The second case to be heard Wednesday is Hawaii Attorney General Doug Chin’s challenge. U.S. District Judge Derrick Watson, another Obama nominee, has set the hearing for 3:30 p.m. Eastern.
Arguing for a temporary restraining order to prevent the refugee and visa components of the revised order from taking effect Thursday, Mr. Chin argued that the state’s residents, universities, businesses, health care systems and religious organizations will be harmed by the revised order.
The state’s complaint highlights the scenario feared by Ismail Elshikh, the imam of the Muslim Association of Hawaii, who worries that his mother-in-law, a Syrian national, would be barred from coming to the United States under the travel ban.
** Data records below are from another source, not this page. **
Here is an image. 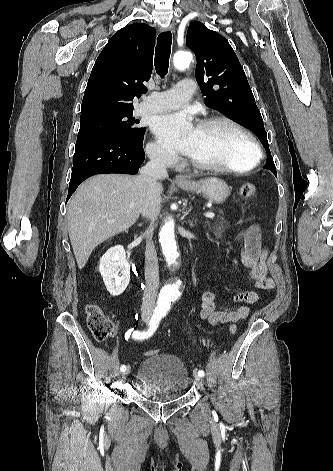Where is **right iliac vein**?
Masks as SVG:
<instances>
[{
	"instance_id": "obj_1",
	"label": "right iliac vein",
	"mask_w": 333,
	"mask_h": 471,
	"mask_svg": "<svg viewBox=\"0 0 333 471\" xmlns=\"http://www.w3.org/2000/svg\"><path fill=\"white\" fill-rule=\"evenodd\" d=\"M149 319H150L149 316H143V317H142V320H143L144 322H148ZM130 371H131V368L128 366V367L126 368V370L123 372L122 377L125 379V378L130 374Z\"/></svg>"
}]
</instances>
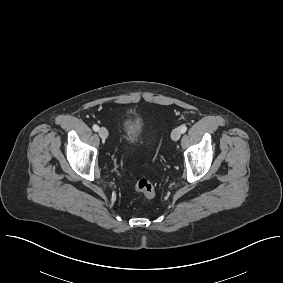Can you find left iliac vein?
I'll return each instance as SVG.
<instances>
[{
  "mask_svg": "<svg viewBox=\"0 0 283 283\" xmlns=\"http://www.w3.org/2000/svg\"><path fill=\"white\" fill-rule=\"evenodd\" d=\"M180 137H181V130L179 128L173 129V131L171 132L172 140L177 141L180 139Z\"/></svg>",
  "mask_w": 283,
  "mask_h": 283,
  "instance_id": "left-iliac-vein-1",
  "label": "left iliac vein"
}]
</instances>
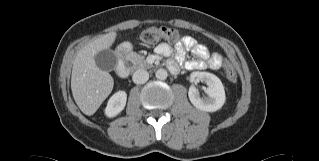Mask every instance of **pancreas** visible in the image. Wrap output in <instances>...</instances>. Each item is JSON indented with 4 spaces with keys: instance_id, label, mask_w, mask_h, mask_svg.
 <instances>
[{
    "instance_id": "cf45deb5",
    "label": "pancreas",
    "mask_w": 319,
    "mask_h": 161,
    "mask_svg": "<svg viewBox=\"0 0 319 161\" xmlns=\"http://www.w3.org/2000/svg\"><path fill=\"white\" fill-rule=\"evenodd\" d=\"M126 59L128 61H131L135 68L137 69H144V68H150L151 66L146 62L145 57L137 54L136 52H130Z\"/></svg>"
}]
</instances>
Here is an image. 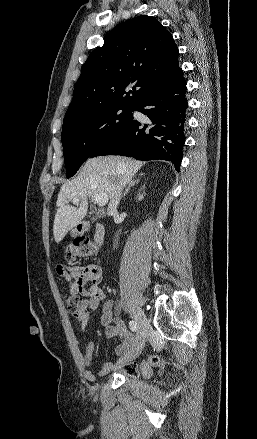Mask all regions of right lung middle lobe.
Wrapping results in <instances>:
<instances>
[{
  "mask_svg": "<svg viewBox=\"0 0 257 439\" xmlns=\"http://www.w3.org/2000/svg\"><path fill=\"white\" fill-rule=\"evenodd\" d=\"M134 110L112 105L64 120L61 141L67 178L75 175L98 145L133 119Z\"/></svg>",
  "mask_w": 257,
  "mask_h": 439,
  "instance_id": "obj_1",
  "label": "right lung middle lobe"
}]
</instances>
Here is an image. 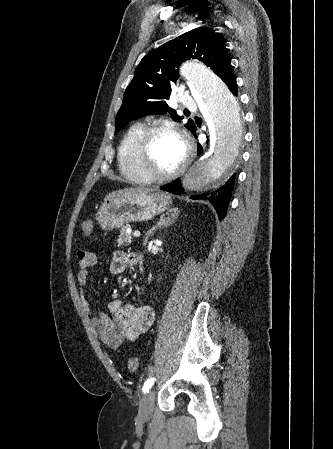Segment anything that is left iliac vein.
<instances>
[{"mask_svg": "<svg viewBox=\"0 0 333 449\" xmlns=\"http://www.w3.org/2000/svg\"><path fill=\"white\" fill-rule=\"evenodd\" d=\"M154 399H155L154 390H150V392H148L146 396L142 399L138 414L140 420L142 421L150 420L154 411Z\"/></svg>", "mask_w": 333, "mask_h": 449, "instance_id": "4c4485c4", "label": "left iliac vein"}]
</instances>
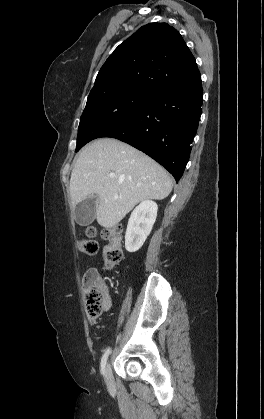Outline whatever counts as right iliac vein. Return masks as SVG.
<instances>
[{"label":"right iliac vein","mask_w":264,"mask_h":419,"mask_svg":"<svg viewBox=\"0 0 264 419\" xmlns=\"http://www.w3.org/2000/svg\"><path fill=\"white\" fill-rule=\"evenodd\" d=\"M106 381L108 385H111L113 383V377H112V371H111V367L110 364L108 363L106 365Z\"/></svg>","instance_id":"right-iliac-vein-1"}]
</instances>
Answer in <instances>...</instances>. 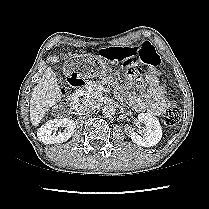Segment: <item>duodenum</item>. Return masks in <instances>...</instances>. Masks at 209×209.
I'll return each mask as SVG.
<instances>
[{
	"label": "duodenum",
	"mask_w": 209,
	"mask_h": 209,
	"mask_svg": "<svg viewBox=\"0 0 209 209\" xmlns=\"http://www.w3.org/2000/svg\"><path fill=\"white\" fill-rule=\"evenodd\" d=\"M70 83L74 91L67 97L66 103L70 107H74L78 103L80 92L87 86V82L84 79L73 77L70 79Z\"/></svg>",
	"instance_id": "1"
}]
</instances>
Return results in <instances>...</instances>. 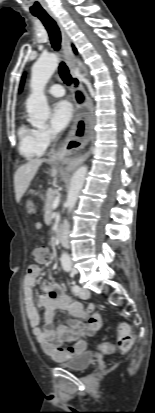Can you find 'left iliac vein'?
Masks as SVG:
<instances>
[{
    "mask_svg": "<svg viewBox=\"0 0 155 413\" xmlns=\"http://www.w3.org/2000/svg\"><path fill=\"white\" fill-rule=\"evenodd\" d=\"M77 295L81 298V299H88L90 296V292L85 289V288H80V291L77 293Z\"/></svg>",
    "mask_w": 155,
    "mask_h": 413,
    "instance_id": "4c4485c4",
    "label": "left iliac vein"
}]
</instances>
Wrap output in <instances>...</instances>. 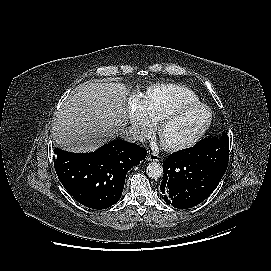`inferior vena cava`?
Returning <instances> with one entry per match:
<instances>
[{
    "label": "inferior vena cava",
    "mask_w": 271,
    "mask_h": 271,
    "mask_svg": "<svg viewBox=\"0 0 271 271\" xmlns=\"http://www.w3.org/2000/svg\"><path fill=\"white\" fill-rule=\"evenodd\" d=\"M121 138L127 142L143 141L144 137L134 128L128 127L120 133Z\"/></svg>",
    "instance_id": "inferior-vena-cava-1"
}]
</instances>
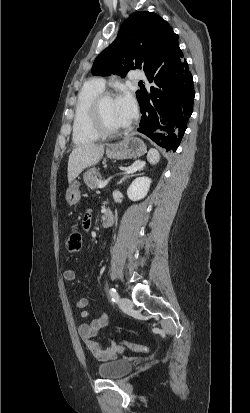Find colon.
I'll list each match as a JSON object with an SVG mask.
<instances>
[{
  "mask_svg": "<svg viewBox=\"0 0 250 413\" xmlns=\"http://www.w3.org/2000/svg\"><path fill=\"white\" fill-rule=\"evenodd\" d=\"M65 245L69 252L79 251L82 247L81 232L76 228H71L67 233ZM120 344L137 353H147L149 351V347L146 345L132 344L126 341H121Z\"/></svg>",
  "mask_w": 250,
  "mask_h": 413,
  "instance_id": "5ec220e1",
  "label": "colon"
}]
</instances>
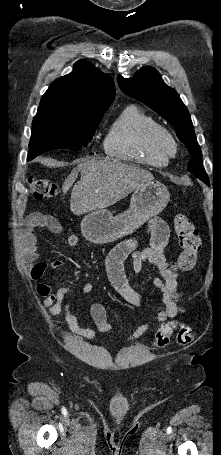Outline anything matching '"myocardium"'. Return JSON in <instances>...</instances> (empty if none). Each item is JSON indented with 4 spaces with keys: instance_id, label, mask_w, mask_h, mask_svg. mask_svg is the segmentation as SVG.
I'll use <instances>...</instances> for the list:
<instances>
[{
    "instance_id": "obj_1",
    "label": "myocardium",
    "mask_w": 221,
    "mask_h": 455,
    "mask_svg": "<svg viewBox=\"0 0 221 455\" xmlns=\"http://www.w3.org/2000/svg\"><path fill=\"white\" fill-rule=\"evenodd\" d=\"M153 138L156 146L164 153L165 156L172 157L175 155L177 143L166 129L159 127L154 133Z\"/></svg>"
}]
</instances>
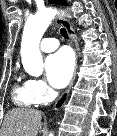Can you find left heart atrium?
<instances>
[{"label":"left heart atrium","mask_w":117,"mask_h":136,"mask_svg":"<svg viewBox=\"0 0 117 136\" xmlns=\"http://www.w3.org/2000/svg\"><path fill=\"white\" fill-rule=\"evenodd\" d=\"M74 56L67 48H62L51 54L46 60L47 77L55 88L65 87L73 74Z\"/></svg>","instance_id":"left-heart-atrium-1"}]
</instances>
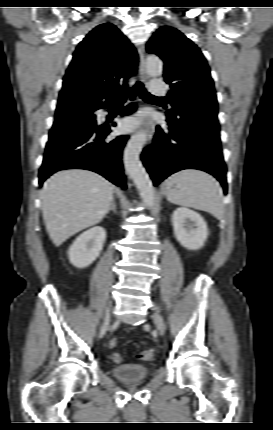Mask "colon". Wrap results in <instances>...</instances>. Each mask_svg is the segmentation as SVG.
Instances as JSON below:
<instances>
[{
    "instance_id": "5ec220e1",
    "label": "colon",
    "mask_w": 273,
    "mask_h": 430,
    "mask_svg": "<svg viewBox=\"0 0 273 430\" xmlns=\"http://www.w3.org/2000/svg\"><path fill=\"white\" fill-rule=\"evenodd\" d=\"M116 344H117V339H115V338H112L109 341V346L110 347H114ZM154 356H155V350L152 349V348H147V349L142 350L137 355V358L139 360H141V361H150V360H152L154 358ZM111 358L117 364H120L123 361L122 355L120 353H117V352L113 353L111 355Z\"/></svg>"
}]
</instances>
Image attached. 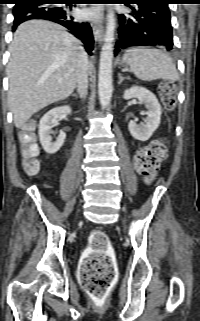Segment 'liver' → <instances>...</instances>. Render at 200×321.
I'll return each mask as SVG.
<instances>
[{
    "mask_svg": "<svg viewBox=\"0 0 200 321\" xmlns=\"http://www.w3.org/2000/svg\"><path fill=\"white\" fill-rule=\"evenodd\" d=\"M81 48L73 35L49 21L31 20L17 28L6 70L8 102L17 128L40 109L72 94Z\"/></svg>",
    "mask_w": 200,
    "mask_h": 321,
    "instance_id": "obj_1",
    "label": "liver"
}]
</instances>
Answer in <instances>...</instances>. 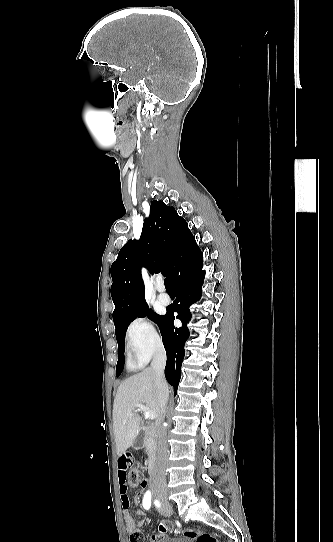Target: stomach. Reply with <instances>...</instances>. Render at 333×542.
<instances>
[{
  "label": "stomach",
  "instance_id": "obj_1",
  "mask_svg": "<svg viewBox=\"0 0 333 542\" xmlns=\"http://www.w3.org/2000/svg\"><path fill=\"white\" fill-rule=\"evenodd\" d=\"M142 440H144V436H142ZM139 442H137V440H135V442H133V446H135V448H137Z\"/></svg>",
  "mask_w": 333,
  "mask_h": 542
}]
</instances>
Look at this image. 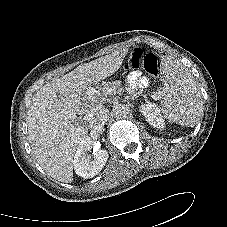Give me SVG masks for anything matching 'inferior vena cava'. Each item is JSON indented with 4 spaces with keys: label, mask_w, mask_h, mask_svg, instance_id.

“The Order denies them their right to associate with family members overseas on the basis of their religion and national origin,” Hawaii’s complaint states. “And it results in their having to live in a country and in a State where there is the perception that the Government has established a disfavored religion.”
DOJ attorneys argued that Hawaii’s claim that individuals would be harmed by the travel ban was “speculative,” noting that neither “Elshikh’s mother-in-law or any other affected relative of a Hawaiian resident has yet sought, much less been denied, a waiver.”
“Until that happens, neither she nor Elshikh has suffered any injury fairly traceable to the Order,” DOJ attorneys wrote in their defense of the revised order.
“There is no basis to restrain the Order in the interim, and certainly no basis to restrain it nationwide,” DOJ attorneys wrote, asking that the temporary restraining order be denied.
If no judge takes action to block the travel ban from taking effect, how the administration handles the case-by-case refugee waiver requests could potentially spell legal trouble down the road, Ms. Kim said.
“Those that are applying for refugee status are going to be adjudicated case by case, with no clear guidelines on which refugees are permitted entry and which are not,” she said. “That expansion of discretion raises legal pitfalls that could include constitutional concerns.”
A third hearing could potentially be scheduled as early as Wednesday in the case brought by Washington Attorney General Bob Ferguson, in which he’s asked the federal judge to rule that a prior injunction which prevented the first order from being enforced also applies to the new order. The Justice Department is set to file a response Tuesday evening, after which point U.S. District Judge James Robart could issue a ruling or schedule a hearing to hear further arguments.
Jonathan Turley, a law professor at George Washington University, wrote last week that he believes the Trump administration will prevail in the long run, though it could first “face a mix of decisions on the lower courts as it did with the first order.”
“The new order is narrower in language and more supported in terms of foundation. Standing is also a very significant barrier in light of the exemption of permanent residents and green card holders,” Mr. Turley wrote on his blog. “However, this order is a better product and presumably the Justice Department will markedly improve its performance in the defense of the order.”